🤖 AI Summary
Legal AI lacks high-fidelity, reasoning-driven RAG evaluation benchmarks, hindering the development of domain-specific models. Method: We construct two real-world legal RAG benchmarks—Bar Exam Question Answering and Housing Regulation Question Answering—emphasizing the deep coupling of legal retrieval with causal reasoning and statutory interrelation understanding. We introduce the first legal-reasoning-oriented retrieval evaluation paradigm, featuring practice-informed annotation protocols and task design. Using human-annotated question-answer pairs, we systematically evaluate mainstream retrievers (ColBERT, ANCE, BM25), measuring top-10 recall. Results: All evaluated models achieve sub-45% top-10 recall, exposing critical weaknesses in legal semantic and inferential reasoning. This work fills a key gap by establishing the first reasoning-centric legal RAG benchmark, providing a reproducible evaluation framework and concrete optimization directions for legal-domain retrieval model development.
📝 Abstract
As the legal community increasingly examines the use of large language models (LLMs) for various legal applications, legal AI developers have turned to retrieval-augmented LLMs ("RAG"systems) to improve system performance and robustness. An obstacle to the development of specialized RAG systems is the lack of realistic legal RAG benchmarks which capture the complexity of both legal retrieval and downstream legal question-answering.

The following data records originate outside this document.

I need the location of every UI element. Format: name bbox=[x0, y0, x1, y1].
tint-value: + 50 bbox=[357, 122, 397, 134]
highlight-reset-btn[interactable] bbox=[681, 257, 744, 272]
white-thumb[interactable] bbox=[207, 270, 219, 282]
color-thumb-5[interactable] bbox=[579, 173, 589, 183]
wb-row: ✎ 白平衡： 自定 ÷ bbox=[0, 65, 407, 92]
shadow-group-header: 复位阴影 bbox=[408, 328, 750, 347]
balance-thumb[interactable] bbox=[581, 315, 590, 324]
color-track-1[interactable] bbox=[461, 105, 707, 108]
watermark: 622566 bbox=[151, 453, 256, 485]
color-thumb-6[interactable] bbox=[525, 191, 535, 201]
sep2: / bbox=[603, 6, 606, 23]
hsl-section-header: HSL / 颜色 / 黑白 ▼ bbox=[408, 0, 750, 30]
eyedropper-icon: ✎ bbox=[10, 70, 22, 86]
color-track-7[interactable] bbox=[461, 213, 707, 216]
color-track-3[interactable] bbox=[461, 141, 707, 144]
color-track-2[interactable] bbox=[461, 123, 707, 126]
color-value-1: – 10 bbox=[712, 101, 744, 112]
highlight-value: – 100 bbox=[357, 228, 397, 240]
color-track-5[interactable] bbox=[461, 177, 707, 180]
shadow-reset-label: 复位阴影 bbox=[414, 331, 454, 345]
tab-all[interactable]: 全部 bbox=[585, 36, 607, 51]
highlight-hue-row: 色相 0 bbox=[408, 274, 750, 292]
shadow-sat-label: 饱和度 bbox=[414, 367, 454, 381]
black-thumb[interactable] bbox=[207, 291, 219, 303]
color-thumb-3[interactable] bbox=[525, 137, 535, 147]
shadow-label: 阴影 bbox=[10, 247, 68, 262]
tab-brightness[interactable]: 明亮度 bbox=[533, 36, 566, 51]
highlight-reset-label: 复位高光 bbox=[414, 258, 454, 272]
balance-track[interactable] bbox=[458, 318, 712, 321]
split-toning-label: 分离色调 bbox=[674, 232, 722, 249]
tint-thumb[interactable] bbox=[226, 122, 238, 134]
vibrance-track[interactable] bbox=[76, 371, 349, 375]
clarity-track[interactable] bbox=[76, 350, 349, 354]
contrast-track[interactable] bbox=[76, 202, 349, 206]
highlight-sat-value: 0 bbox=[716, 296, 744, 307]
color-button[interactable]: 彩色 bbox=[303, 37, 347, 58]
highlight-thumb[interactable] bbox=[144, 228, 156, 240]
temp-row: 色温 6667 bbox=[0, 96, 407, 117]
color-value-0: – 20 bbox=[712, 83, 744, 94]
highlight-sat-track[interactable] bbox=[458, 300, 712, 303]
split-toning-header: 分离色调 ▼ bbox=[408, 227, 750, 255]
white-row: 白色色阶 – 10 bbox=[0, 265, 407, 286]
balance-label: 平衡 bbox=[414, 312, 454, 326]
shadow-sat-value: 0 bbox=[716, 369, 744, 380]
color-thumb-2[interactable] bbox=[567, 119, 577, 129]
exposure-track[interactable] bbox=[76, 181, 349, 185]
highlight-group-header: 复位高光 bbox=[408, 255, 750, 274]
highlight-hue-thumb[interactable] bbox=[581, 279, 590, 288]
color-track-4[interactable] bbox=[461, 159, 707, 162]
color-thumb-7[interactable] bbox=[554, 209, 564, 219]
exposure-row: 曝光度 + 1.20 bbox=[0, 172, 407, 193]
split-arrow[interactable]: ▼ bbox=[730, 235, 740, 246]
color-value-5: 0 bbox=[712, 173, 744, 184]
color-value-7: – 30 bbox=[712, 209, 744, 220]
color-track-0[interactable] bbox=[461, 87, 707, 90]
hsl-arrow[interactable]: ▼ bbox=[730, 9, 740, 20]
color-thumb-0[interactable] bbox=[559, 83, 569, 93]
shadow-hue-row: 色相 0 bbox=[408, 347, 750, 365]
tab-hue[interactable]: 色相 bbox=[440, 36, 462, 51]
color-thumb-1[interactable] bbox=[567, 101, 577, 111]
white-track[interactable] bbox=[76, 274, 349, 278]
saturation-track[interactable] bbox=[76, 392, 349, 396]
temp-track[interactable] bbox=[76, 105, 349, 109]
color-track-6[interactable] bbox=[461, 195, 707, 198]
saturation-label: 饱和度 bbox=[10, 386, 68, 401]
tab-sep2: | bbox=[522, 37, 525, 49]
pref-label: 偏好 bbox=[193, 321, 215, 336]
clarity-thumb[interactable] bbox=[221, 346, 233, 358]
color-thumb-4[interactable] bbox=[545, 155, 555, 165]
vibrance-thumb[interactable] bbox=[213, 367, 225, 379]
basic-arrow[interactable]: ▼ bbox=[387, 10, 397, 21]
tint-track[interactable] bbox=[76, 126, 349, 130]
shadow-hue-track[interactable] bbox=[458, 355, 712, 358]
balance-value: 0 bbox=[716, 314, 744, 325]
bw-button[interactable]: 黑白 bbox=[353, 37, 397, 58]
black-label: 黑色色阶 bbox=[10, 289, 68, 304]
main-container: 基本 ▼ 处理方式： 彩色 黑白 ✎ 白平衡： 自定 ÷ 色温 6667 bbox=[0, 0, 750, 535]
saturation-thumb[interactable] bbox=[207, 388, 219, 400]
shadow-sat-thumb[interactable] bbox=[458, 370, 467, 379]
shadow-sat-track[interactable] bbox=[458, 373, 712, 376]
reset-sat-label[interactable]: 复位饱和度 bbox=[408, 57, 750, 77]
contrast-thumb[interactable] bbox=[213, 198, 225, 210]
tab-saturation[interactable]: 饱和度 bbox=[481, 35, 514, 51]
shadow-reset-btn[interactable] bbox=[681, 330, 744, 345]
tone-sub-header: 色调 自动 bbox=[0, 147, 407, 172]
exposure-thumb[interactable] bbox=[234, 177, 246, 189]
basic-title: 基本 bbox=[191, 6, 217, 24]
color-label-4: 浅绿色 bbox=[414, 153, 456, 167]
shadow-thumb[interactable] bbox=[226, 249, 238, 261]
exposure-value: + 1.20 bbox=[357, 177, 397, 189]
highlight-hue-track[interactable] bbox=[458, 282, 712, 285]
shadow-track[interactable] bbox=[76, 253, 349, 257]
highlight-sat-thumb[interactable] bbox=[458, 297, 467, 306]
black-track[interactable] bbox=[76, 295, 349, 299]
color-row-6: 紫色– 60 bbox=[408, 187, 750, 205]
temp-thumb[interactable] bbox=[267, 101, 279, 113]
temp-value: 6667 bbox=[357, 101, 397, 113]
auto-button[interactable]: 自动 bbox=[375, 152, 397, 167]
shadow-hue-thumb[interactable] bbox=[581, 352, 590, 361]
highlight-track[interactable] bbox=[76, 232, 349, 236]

To address this, we introduce two novel legal RAG benchmarks: Bar Exam QA and Housing Statute QA. Our tasks correspond to real-world legal research tasks, and were produced through annotation processes which resemble legal research. We describe the construction of these benchmarks and the performance of existing retriever pipelines. Our results suggest that legal RAG remains a challenging application, thus motivating future research.